By Mary E. Gallagher
This spring, a series of well-coordinated and successful strikes in foreign-invested enterprises in China made headlines all around the world. Young migrant workers openly and forcefully articulated demands for higher wages, better representation, and more consideration of their “spiritual” and mental well-being. These demands have led to increased speculation that China’s current economic boom is winding down, as its growth strategy founded in part on cheap migrant labor from rural areas faces domestic and international difficulties.
This is not the first time that Chinese workers have openly protested for higher wages, better treatment, and more job security. What makes this period more important and potentially much more consequential is the confluence of demographic, social and political trends that have increased the bargaining power of employees for the first time in two decades. Workers are now protesting in a position of relative strength after a long period of perceiving that the economic and political trends were against them.
Travelling to China three different times this summer has offered me some time to observe this phenomenon from different locations, different perspectives, and in different points of time – when large strikes were still occurring in June to now in late August where strike activity has quieted down.

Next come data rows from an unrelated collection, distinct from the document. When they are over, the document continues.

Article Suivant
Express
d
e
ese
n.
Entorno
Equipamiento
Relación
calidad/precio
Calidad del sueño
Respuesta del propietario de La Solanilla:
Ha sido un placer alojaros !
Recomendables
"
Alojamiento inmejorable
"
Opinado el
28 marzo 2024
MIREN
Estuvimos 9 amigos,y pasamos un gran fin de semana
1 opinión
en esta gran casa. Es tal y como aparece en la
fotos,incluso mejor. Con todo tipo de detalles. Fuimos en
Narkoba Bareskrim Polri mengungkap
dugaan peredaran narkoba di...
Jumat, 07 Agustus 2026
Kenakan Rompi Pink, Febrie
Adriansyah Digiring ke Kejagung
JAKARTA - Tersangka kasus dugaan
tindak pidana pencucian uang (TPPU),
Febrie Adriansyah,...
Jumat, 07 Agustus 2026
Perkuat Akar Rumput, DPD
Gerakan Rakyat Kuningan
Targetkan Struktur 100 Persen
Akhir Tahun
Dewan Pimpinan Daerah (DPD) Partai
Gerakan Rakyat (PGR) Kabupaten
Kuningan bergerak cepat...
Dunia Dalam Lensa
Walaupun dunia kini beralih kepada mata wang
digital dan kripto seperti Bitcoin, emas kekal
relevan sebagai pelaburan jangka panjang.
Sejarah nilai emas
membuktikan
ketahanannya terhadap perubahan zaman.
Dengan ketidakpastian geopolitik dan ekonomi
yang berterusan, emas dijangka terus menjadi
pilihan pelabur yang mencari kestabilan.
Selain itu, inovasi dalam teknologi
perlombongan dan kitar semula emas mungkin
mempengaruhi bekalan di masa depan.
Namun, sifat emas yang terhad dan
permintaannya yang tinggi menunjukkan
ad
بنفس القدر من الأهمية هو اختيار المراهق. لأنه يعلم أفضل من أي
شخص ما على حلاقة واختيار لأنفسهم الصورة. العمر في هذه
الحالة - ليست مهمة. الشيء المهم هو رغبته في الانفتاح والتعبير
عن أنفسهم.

Foxconn’s management just unleashed their 50,000 strong “worker party” with domestic and international media showing bizarre photos of underpaid workers holding up posters of Terry Guo that say “Love Me, Love You, Love Terry.” New Life Movement ideology combines with the CCP’s “your factory is home” propaganda to create a mishmash of capitalist company-driven paternalism and “work-unit socialism:” low pay, Taylorist work organization, company control and oversight of a worker’s life, but without the security and benefits of the now quaint “iron-rice bowl.”